■ What this task involves
When you reach the line containing "URAL, with Lowell" in the data below, begin returning lines exactly as written, and stop once the line containing "The MIND KITCHEN" has been returned.

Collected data
>>

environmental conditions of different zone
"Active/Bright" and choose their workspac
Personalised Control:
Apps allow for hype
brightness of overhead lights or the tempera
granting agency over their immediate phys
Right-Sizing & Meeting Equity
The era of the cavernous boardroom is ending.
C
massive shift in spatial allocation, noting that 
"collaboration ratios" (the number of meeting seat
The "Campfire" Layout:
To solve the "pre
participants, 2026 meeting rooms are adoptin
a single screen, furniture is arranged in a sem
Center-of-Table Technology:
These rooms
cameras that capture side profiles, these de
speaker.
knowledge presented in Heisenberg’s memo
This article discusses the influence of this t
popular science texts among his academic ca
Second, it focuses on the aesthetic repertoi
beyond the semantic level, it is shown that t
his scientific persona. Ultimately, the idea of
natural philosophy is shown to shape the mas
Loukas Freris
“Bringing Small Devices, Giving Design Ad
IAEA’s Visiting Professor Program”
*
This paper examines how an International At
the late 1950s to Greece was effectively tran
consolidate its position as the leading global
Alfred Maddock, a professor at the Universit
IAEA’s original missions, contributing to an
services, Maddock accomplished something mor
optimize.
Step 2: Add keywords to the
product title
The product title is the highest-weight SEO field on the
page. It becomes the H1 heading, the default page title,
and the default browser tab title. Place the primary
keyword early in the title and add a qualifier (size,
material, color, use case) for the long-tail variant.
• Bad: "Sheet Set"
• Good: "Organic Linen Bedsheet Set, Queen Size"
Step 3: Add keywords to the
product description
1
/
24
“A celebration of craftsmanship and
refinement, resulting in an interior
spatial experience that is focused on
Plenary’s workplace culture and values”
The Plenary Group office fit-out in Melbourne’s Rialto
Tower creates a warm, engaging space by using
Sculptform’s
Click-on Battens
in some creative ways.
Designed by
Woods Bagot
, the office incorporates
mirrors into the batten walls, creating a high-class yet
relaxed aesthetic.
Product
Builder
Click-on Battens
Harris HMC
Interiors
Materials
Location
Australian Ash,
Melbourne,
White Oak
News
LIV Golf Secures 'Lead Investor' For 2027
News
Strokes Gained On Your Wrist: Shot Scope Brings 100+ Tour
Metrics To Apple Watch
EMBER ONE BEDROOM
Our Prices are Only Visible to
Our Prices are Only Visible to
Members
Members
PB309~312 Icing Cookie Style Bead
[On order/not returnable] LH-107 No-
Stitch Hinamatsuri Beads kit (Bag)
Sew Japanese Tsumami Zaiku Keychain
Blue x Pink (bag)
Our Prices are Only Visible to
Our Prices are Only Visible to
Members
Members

<<
>>

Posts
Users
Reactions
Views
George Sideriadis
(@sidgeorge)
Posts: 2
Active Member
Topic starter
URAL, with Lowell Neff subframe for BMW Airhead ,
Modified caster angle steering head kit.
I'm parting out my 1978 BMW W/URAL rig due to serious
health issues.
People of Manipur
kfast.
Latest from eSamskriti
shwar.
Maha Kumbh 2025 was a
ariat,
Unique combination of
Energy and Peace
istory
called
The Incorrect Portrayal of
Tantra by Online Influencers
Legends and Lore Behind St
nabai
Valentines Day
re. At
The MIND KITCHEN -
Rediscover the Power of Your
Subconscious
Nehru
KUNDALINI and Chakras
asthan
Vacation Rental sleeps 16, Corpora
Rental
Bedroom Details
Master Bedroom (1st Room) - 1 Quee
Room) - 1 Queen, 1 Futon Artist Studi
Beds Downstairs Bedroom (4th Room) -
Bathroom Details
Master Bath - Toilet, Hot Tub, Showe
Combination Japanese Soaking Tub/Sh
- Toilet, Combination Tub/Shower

<<

■ Written response
URAL, with Lowell Neff subframe for BMW Airhead ,
Modified caster angle steering head kit.
I'm parting out my 1978 BMW W/URAL rig due to serious
health issues.
People of Manipur
kfast.
Latest from eSamskriti
shwar.
Maha Kumbh 2025 was a
ariat,
Unique combination of
Energy and Peace
istory
called
The Incorrect Portrayal of
Tantra by Online Influencers
Legends and Lore Behind St
nabai
Valentines Day
re. At
The MIND KITCHEN -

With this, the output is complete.